異世界降臨
リョウヤは1人で道をどんどん進んで行く。
「おいおい、本当に来ちゃったよ異世界!」
「さようなら現実世界の俺」
「こんにちは異世界!」
なんと着いた先の異世界は西洋ヨーロッパのようなレンガ建ての建物があり、様々な人種で溢れかえっていた。
エルフ、サキュバスなど…
そんな喜びを味わいながらふとこの異世界に行く前のことを思い出した。
「そうだ、ヒロヤはどこだ…」
リョウヤは辺り一面を見回してみた。
しかし、居なかった。
「なるほど、目的にたどり着くまでは会うことが出来ないのか。」
「それならば仕方ないな」
リョウヤはギルドに向かうことにした。
そこでヒロヤについての情報収集に取り組むことにした。
リョウヤはギルドに向かいながらヒロヤについて考えてみた。
「そういえばヒロヤは何してるんだろうなぁ」
「あいつのことだ、またボッチでご飯でも食べているのだろう」
「しょうがないなぁ、俺がはやくヒロヤのところに行って一緒にご飯食べてやるか」
キョウヤはヒロヤについて考えるとキリがなかった。
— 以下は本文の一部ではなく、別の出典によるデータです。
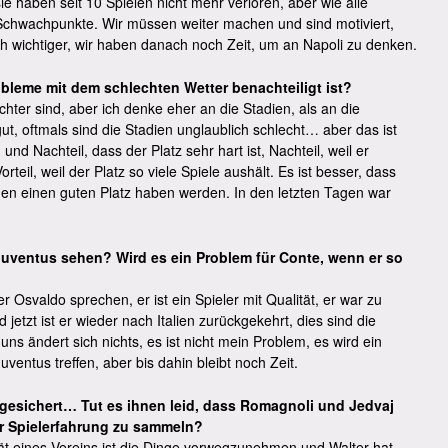
sie haben seit 10 Spielen nicht mehr verloren, aber wie alle
Schwachpunkte. Wir müssen weiter machen und sind motiviert,
och wichtiger, wir haben danach noch Zeit, um an Napoli zu denken.
bleme mit dem schlechten Wetter benachteiligt ist?
chter sind, aber ich denke eher an die Stadien, als an die
gut, oftmals sind die Stadien unglaublich schlecht… aber das ist
nd Nachteil, dass der Platz sehr hart ist, Nachteil, weil er
rteil, weil der Platz so viele Spiele aushält. Es ist besser, dass
rgen einen guten Platz haben werden. In den letzten Tagen war
uventus sehen? Wird es ein Problem für Conte, wenn er so
 Osvaldo sprechen, er ist ein Spieler mit Qualität, er war zu
etzt ist er wieder nach Italien zurückgekehrt, dies sind die
s ändert sich nichts, es ist nicht mein Problem, es wird ein
ventus treffen, aber bis dahin bleibt noch Zeit.
 gesichert… Tut es ihnen leid, dass Romagnoli und Jedvaj
r Spielerfahrung zu sammeln?
ität eines Vereins ist die Dinge vorwegzunehmen und Walter hat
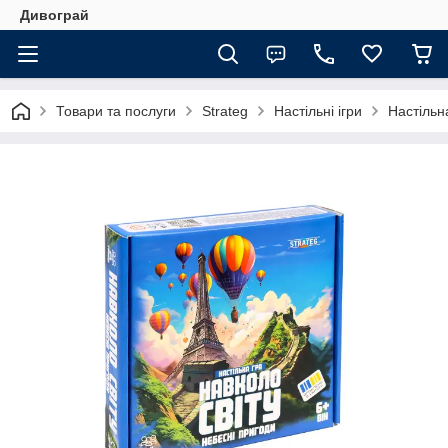
Дивограй
Товари та послуги
Strateg
Настільні ігри
Настільн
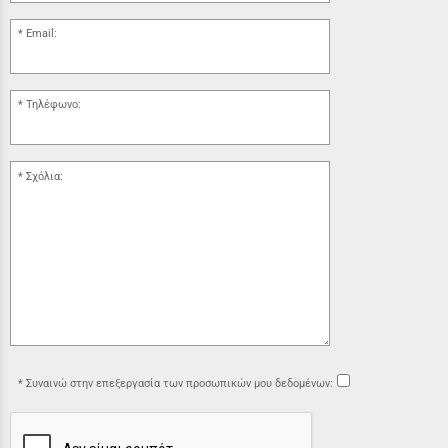
Email:
Τηλέφωνο:
Σχόλια:
Συναινώ στην επεξεργασία των προσωπικών μου δεδομένων:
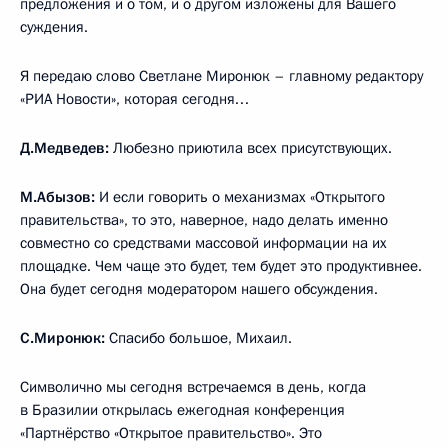
предложения и о том, и о другом изложены для Вашего
суждения.
Я передаю слово Светлане Миронюк – главному редактору
«РИА Новости», которая сегодня…
Д.Медведев:
Любезно приютила всех присутствующих.
М.Абызов:
И если говорить о механизмах «Открытого
правительства», то это, наверное, надо делать именно
совместно со средствами массовой информации на их
площадке. Чем чаще это будет, тем будет это продуктивнее.
Она будет сегодня модератором нашего обсуждения.
С.Миронюк:
Спасибо большое, Михаил.
Символично мы сегодня встречаемся в день, когда
в Бразилии открылась ежегодная конференция
«Партнёрство «Открытое правительство». Это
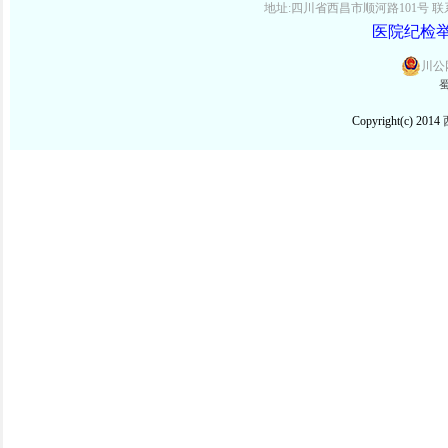
地址:四川省西昌市顺河路101号 联系电话:
医院纪检举报
川公网
蜀
Copyright(c) 2014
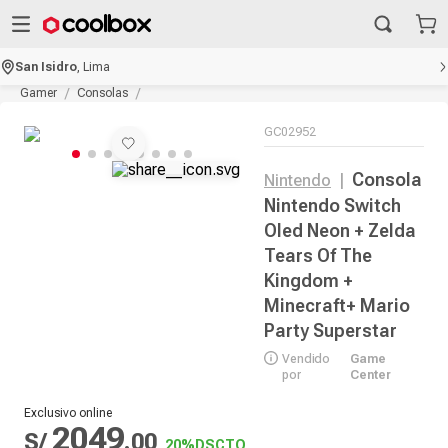
San Isidro
,
Lima
Gamer
Consolas
GC02952
Consola
Nintendo
|
Nintendo Switch
Oled Neon + Zelda
Tears Of The
Kingdom +
Minecraft+ Mario
Party Superstar
Vendido
Game
por
Center
Exclusivo online
2049
S/
.
00
20%
DSCTO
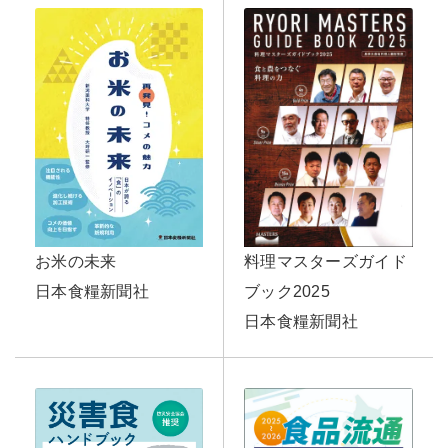
お米の未来
料理マスターズガイド
日本食糧新聞社
ブック2025
日本食糧新聞社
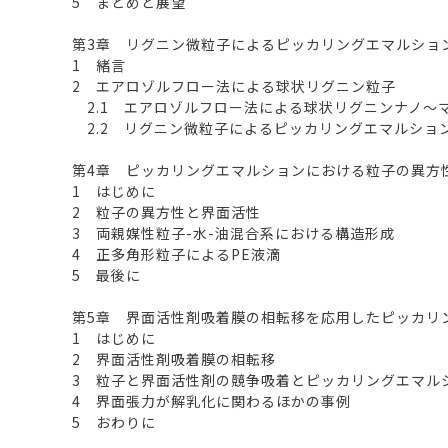
5 まとめと展望
第3章 リグニン微粒子によるピッカリングエマルショ
1 緒言
2 エアロゾルフロー法による球状リグニン粒子
2.1 エアロゾルフロー法による球状リグニンナノ～
2.2 リグニン微粒子によるピッカリングエマルショ
第4章 ピッカリングエマルションにおける粒子の異方
1 はじめに
2 粒子の異方性と界面活性
3 両親媒性粒子-水-油混合系における構造形成
4 正多角形粒子によるPE液滴
5 最後に
第5章 界面活性剤吸着膜の相転移を応用したピッカリ
1 はじめに
2 界面活性剤吸着膜の相転移
3 粒子と界面活性剤の競争吸着とピッカリングエマル
4 界面張力が解乳化に関わるほかの事例
5 おわりに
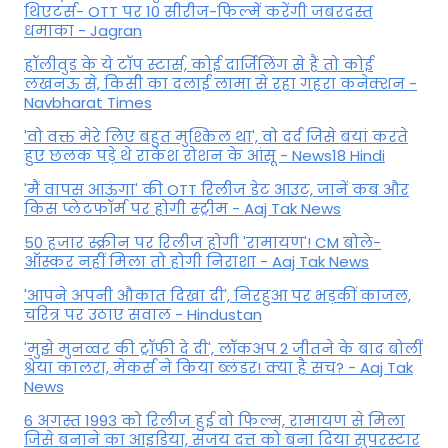
थिएटर्स- OTT पर 10 सीरीज-फिल्में करेंगी जबरदस्त
धमाका - Jagran
हॉलीवुड के ये टॉप स्टार्स, कोई दार्जिलिंग से हैं तो कोई
लखनऊ से, किसी का दलाई लामा से रहा गहरा कनेक्शन -
Navbharat Times
'वो वक्त मेरे लिए बहुत मुश्किल था', वो दर्द जिसे बयां करते
हुए छलक पड़े थे राकेश रोशन के आंसू - News18 Hindi
'मैं वापस आऊंगा' की OTT रिलीज डेट आउट, जानें कब और
किस प्लेटफॉर्म पर होगी स्ट्रीम - Aaj Tak News
50 हजार स्क्रीन पर रिलीज होगी 'रामायण'! CM बोले-
ऑस्कर नहीं मिला तो होगी निराशा - Aaj Tak News
'आपने अपनी औकात दिखा दी', निरहुआ पर भड़कीं काजल,
चरित्र पर उठाए सवाल - Hindustan
'मुझे मुनव्वर की ट्रॉफी दे दी', लॉकअप 2 जीतने के बाद बोलीं
श्रेया कालरा, मेकर्स ने किया ब्लंडर! क्या है सच? - Aaj Tak
News
6 अगस्त 1993 को रिलीज हुई वो फिल्म, रामायण से मिला
जिसे बनाने का आइडिया, संजय दत्त को बना दिया सुपरस्टार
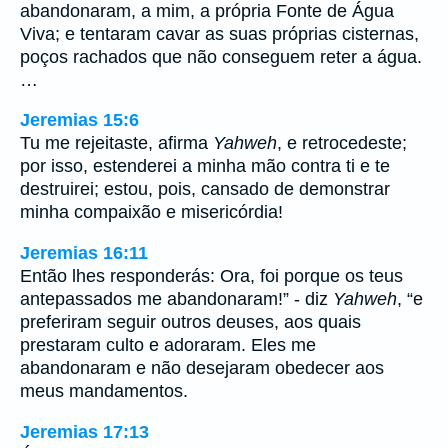
abandonaram, a mim, a própria Fonte de Água
Viva; e tentaram cavar as suas próprias cisternas,
poços rachados que não conseguem reter a água.
…
Jeremias 15:6
Tu me rejeitaste, afirma
Yahweh
, e retrocedeste;
por isso, estenderei a minha mão contra ti e te
destruirei; estou, pois, cansado de demonstrar
minha compaixão e misericórdia!
Jeremias 16:11
Então lhes responderás: Ora, foi porque os teus
antepassados me abandonaram!” - diz
Yahweh
, “e
preferiram seguir outros deuses, aos quais
prestaram culto e adoraram. Eles me
abandonaram e não desejaram obedecer aos
meus mandamentos.
Jeremias 17:13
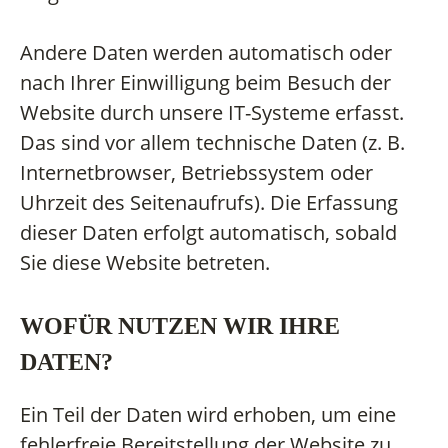
Andere Daten werden automatisch oder
nach Ihrer Einwilligung beim Besuch der
Website durch unsere IT-Systeme erfasst.
Das sind vor allem technische Daten (z. B.
Internetbrowser, Betriebssystem oder
Uhrzeit des Seitenaufrufs). Die Erfassung
dieser Daten erfolgt automatisch, sobald
Sie diese Website betreten.
WOFÜR NUTZEN WIR IHRE
DATEN?
Ein Teil der Daten wird erhoben, um eine
fehlerfreie Bereitstellung der Website zu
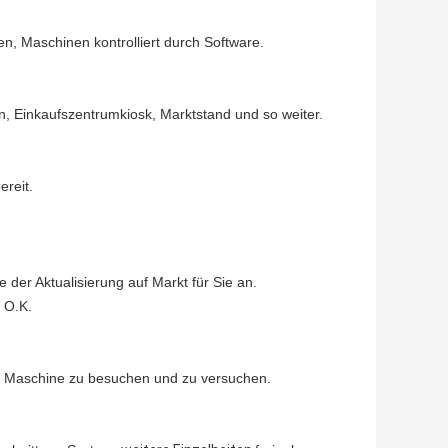
en, Maschinen kontrolliert durch Software.
, Einkaufszentrumkiosk, Marktstand und so weiter.
ereit.
 der Aktualisierung auf Markt für Sie an.
s O.K.
r Maschine zu besuchen und zu versuchen.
それ程までにキョウヤはヒロヤを愛していた。
そんなキョウヤを見て通行人は
「なんだこの人は?まさかのBL展開か!?」など様々な変な目でキョウヤを見ていた。
キョウヤはそんなこともう慣れっこだったため、気にしなかった。
「ふぅ、やっとギルドに着いた。まずはヒロヤについて何か知っていることがあったら良いんだけど…」
そんな感情を込めてキョウヤはギルドの大きなドアを開ける。
開けた瞬間歓声が広がっていた。
キョウヤはなんだなんだと首を長くして歓声の原因を突き止めようとした。
原因は簡単だった。
女の子が宴会芸を披露していたのである。その宴会芸はあまりの凄さにキョウヤは感激した。いつの間にかキョウヤもその女の子の宴会芸に惚れ込んでしまったようだ。
「私の芸はどうだったかな〜?」
「最高だったよ〜!」
「凄すぎでしょ!」
など様々な歓喜が寄せられた中、
キョウヤはふと思った。
あの人と一緒に旅がしたい
そう思ってしまうとキョウヤの足は止まらない。キョウヤは周りの人たちを払いのけ、女の子の目の前に立った。
「あの、お嬢さん。私と一緒に旅をしませんか?」
キョウヤはキメ顔でそう言った。
「ごめんなさい」
女の子は音速なのではと思うほどのスピードで即答した。
キョウヤはその反応が気に入らなかったせいかキレようと思った。
しかし、その時だった。
突如キョウヤに向けて懐かしい風が吹いたのだった。
「これはまさかヒロヤ!?」
そんな風にキョウヤはそこにいるだと思い、涙が出た。
そうだここでキレてしまったらあの時の二の舞になってしまう…
そんなのは嫌だ!
そこでキョウヤは冷静になり、
「分かりました。すみません。」
「あ、いえ。こちらこそすみませんでした。」
「応援よろしくね」
そういって芸の上手い女の子は去っていった。
キョウヤは改めて実感した。
「そうだ。ここは新たな人生なんだ。過去の過ちをここで正していけば何事も上手くいくんだよ!」
「そうすればヒロヤにも会えるよ」
そんな気持ちのおかげでキョウヤはまた新たな一歩踏み出した。
キョウヤは掲示板のところに向かい、ヒロヤについての情報を探してみる。が、そこにはヒロヤについての情報が載っていない。
「おかしいな、受付の人に聞いてみるか」
「すみません。ヒロヤって知っていますか?」
受付にいたお姉さんがその言葉を聞いてあまりの恐怖ゆえ、体が震えてしまった。
「どうしたんですか?なぜ震えているのですか?
「あなたは何を言ってるんですか?ヒロヤはこの世界の魔王ですよ?」
「あの魔王によってこの世界が変わってしまったんですよ!?」
キョウヤはその言葉を聞いて唖然とした。